Get higher returns from CPF investments soon
IT WILL soon be possible to get higher returns from investing your Central Provident Fund (CPF) money in approved funds, with a new move to lower the costs incurred.
The CPF Board said yesterday that it will place a lower cap on the total expense ratio for unit trusts and investment-linked insurance products under the CPF Investment Scheme (CPFIS).
Reductions of between 0.2 percentage point and 0.3 percentage point will be imposed, depending on the risk-profile of the CPFIS funds.
The higher-risk ones like funds that invest in stocks will have a new cap of 1.75 per cent, down from 1.95 per cent.
Funds that deal in a mixture of stocks and bonds, deemed to be of medium- and high-risk assets, will see a new cap of 1.55 per cent, from 1.75 per cent.
Those that invest mostly in safer products like bonds, which are assessed to pose a low- to medium-level risk, will have a cap of 0.95 per cent, from 1.15 per cent.
Funds that invest in money market products like Treasury bills or certificates of deposits, thought to be the safest investments, will be subject to a cap of 0.35 per cent, down from 0.65 per cent.
This means for an investment of $10,000, a CPF member can save $20 or $30.

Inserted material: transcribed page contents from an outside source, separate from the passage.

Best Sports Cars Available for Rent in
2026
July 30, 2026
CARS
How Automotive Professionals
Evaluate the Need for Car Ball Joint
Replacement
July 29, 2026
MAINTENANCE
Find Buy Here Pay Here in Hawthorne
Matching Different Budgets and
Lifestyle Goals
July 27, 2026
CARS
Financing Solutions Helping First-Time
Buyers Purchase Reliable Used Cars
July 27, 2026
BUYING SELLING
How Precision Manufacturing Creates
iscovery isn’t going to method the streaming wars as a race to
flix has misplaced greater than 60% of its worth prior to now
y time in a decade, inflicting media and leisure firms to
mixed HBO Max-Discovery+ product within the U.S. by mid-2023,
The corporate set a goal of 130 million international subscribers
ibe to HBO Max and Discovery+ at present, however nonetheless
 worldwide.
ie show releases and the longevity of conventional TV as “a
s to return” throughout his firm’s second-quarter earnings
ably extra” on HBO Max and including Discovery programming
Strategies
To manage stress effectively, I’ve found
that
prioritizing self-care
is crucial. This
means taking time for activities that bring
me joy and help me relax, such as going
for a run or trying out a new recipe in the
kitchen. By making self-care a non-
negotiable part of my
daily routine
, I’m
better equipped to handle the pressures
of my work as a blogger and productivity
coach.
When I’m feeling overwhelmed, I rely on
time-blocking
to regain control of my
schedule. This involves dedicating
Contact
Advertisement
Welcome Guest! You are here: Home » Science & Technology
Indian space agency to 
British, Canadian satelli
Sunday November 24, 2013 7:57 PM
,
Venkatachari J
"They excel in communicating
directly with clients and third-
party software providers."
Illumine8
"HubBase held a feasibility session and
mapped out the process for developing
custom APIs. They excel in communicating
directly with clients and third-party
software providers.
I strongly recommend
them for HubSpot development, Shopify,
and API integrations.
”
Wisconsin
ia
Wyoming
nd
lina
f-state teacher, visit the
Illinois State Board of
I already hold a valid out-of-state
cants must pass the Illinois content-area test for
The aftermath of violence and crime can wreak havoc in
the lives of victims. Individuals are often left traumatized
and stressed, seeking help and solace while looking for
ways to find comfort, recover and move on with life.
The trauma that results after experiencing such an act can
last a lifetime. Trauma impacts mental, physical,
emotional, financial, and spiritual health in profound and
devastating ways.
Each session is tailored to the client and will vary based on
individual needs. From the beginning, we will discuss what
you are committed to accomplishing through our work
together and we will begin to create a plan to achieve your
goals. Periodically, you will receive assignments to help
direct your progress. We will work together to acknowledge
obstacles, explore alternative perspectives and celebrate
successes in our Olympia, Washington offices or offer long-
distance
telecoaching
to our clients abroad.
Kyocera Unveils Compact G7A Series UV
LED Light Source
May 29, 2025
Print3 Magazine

The total expense ratio refers to the percentage of a fund's assets needed to pay for the operating costs of the fund. Examples of the cost include management fees, trustee fees and audit fees.
The CPF Board said the cap was based on the median total expense ratio of approved funds and after industry consultation.

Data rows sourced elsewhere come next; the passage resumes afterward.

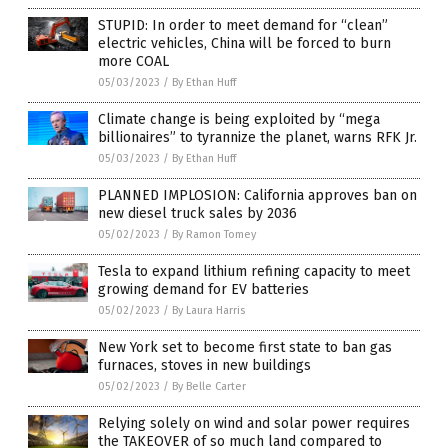
STUPID: In order to meet demand for “clean”
electric vehicles, China will be forced to burn
more COAL
05/03/2023
/
By Ethan Huff
Climate change is being exploited by “mega
billionaires” to tyrannize the planet, warns RFK Jr.
05/03/2023
/
By Ethan Huff
PLANNED IMPLOSION: California approves ban on
new diesel truck sales by 2036
05/02/2023
/
By Ramon Tomey
Tesla to expand lithium refining capacity to meet
growing demand for EV batteries
05/02/2023
/
By Laura Harris
New York set to become first state to ban gas
furnaces, stoves in new buildings
05/02/2023
/
By Belle Carter
Relying solely on wind and solar power requires
the TAKEOVER of so much land compared to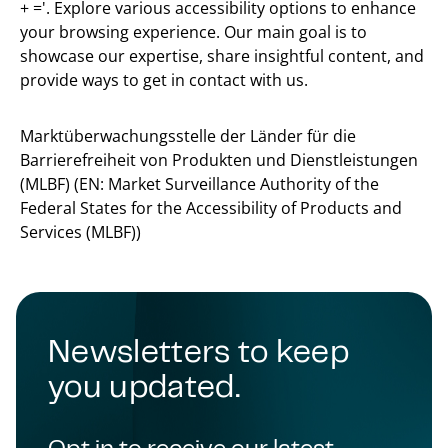
+ ='. Explore various accessibility options to enhance
your browsing experience. Our main goal is to
showcase our expertise, share insightful content, and
provide ways to get in contact with us.
Marktüberwachungsstelle der Länder für die
Barrierefreiheit von Produkten und Dienstleistungen
(MLBF) (EN: Market Surveillance Authority of the
Federal States for the Accessibility of Products and
Services (MLBF))
Newsletters to keep
you updated.
Opt in to receive our latest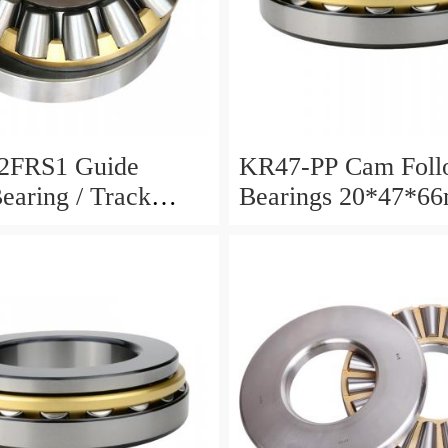
2FRS1 Guide
KR47-PP Cam Foll
Bearing / Track
Bearings 20*47*6
Bearing
12mm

The lower caps will kick in over two phases: New CPFIS funds must abide by the change with effect from Wednesday, while existing funds will have more time to comply - they have until Jan 1, 2016 to do so.
Failure to comply with the new caps will mean the funds cannot take in new CPF monies.
CPF members whose money is in funds that do not meet the new caps do not have to pull out of their investments. They will, however, have the option to switch to other funds for free within a stipulated period.